Marshall got me subscriptions to poetry magazines this Christmas—hoping that reading poetry and getting glimpses of the larger world of writing will inspire me to start writing again—what a man—and this one is my favorite. Poetry is a poet’s dream. The American Poetry Review is great, but it’s made of big sheets of newsprint stapled at the spine. Completely and utterly superficial concern, and silly of me to swoon over Poetry’s thick, ivory, perfect-bound pages, but you can understand why: in this magazine’s world, poems are treated like messengers of God. And I need that sense to suffuse my writing life again.

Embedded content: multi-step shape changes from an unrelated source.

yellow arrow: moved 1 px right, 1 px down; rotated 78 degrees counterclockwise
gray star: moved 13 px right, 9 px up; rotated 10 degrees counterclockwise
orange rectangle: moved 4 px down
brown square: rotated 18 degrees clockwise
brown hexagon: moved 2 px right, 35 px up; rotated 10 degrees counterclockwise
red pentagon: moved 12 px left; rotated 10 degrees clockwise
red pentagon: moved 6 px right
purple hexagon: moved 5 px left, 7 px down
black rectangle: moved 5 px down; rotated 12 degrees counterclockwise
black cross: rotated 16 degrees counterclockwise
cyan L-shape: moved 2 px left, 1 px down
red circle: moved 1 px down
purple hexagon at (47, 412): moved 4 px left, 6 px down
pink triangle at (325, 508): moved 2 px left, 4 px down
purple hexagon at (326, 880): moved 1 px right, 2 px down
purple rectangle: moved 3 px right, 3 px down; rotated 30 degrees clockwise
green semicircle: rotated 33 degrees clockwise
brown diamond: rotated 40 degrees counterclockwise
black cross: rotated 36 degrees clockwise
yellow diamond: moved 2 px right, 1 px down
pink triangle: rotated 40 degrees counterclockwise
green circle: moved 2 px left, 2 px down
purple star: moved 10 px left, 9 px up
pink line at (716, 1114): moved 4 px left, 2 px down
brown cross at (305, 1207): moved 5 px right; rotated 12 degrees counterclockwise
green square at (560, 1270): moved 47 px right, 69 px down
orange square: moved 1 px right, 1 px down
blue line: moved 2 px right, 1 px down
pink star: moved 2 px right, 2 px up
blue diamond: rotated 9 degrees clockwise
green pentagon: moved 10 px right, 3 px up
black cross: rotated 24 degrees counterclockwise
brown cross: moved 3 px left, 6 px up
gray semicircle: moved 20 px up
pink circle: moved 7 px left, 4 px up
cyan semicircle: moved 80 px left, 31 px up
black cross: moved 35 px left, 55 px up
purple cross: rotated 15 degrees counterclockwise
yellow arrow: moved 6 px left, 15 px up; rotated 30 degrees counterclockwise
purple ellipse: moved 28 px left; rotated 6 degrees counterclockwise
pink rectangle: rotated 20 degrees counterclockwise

So I’m revisiting a technique Dr. Kallet at UT uses in her classes, and probably most prolific poets everywhere also use, which is ‘a poem a day.’ (Or, when extra motivation is required, ‘a poem a day, bitch.’) When I write every day, I rarely get blocked by The Censor, and therefore end up, at the end of three months, with a few poems worth editing. And I NEED to do this while new motherhood is raw and astonishing. Also I don’t have time to write these long, sprawly journal entries, so the condensed nature of the poetic line will reward the moments I do have available. Perfect.

So this morning while the baby slept, I read Poetry and drank coffee in the living room, dryer running in the back of the house, odd moments of sunlight on the street outside shadowed by dark, low-lying clouds. Since Mary slept for—are you ready—four and a half hours straight last night, and then another two hours after that—I obviously feel like my old self, like a new woman. The first line of the first poem I’ve written since I was pregnant is: After four and a half hours of unbroken sleep, I feel like a swan.

And I really do. I have that magical feeling, that I am strong and well, that my life holds its hand open to me; that God is offering me time and space, time and space in which to live and move and have my being. No concrete thing comes to mind that I should do or not do, today—I just am lifted by a feeling of opportunity, another chance, and of capability. Definitely not things I felt even yesterday. I’ve been afraid that my moments of exhaustion, and often-resultant anger at Mary will have lasting repercussions. Thinking about moments of my parents’ exhaustion, emotional disconnect, and anger that I remember from early childhood are frightening when I see those things surfacing in myself—and the horrifying things one reads about epigenetics, these days. Oh my god. Am I allowed another chance to be a good and patient mother in this lifetime? To be a good mother and a good wife simultaneously?

Rhetorical questions. Since love is itself an opportunity, and everyone is capable of love.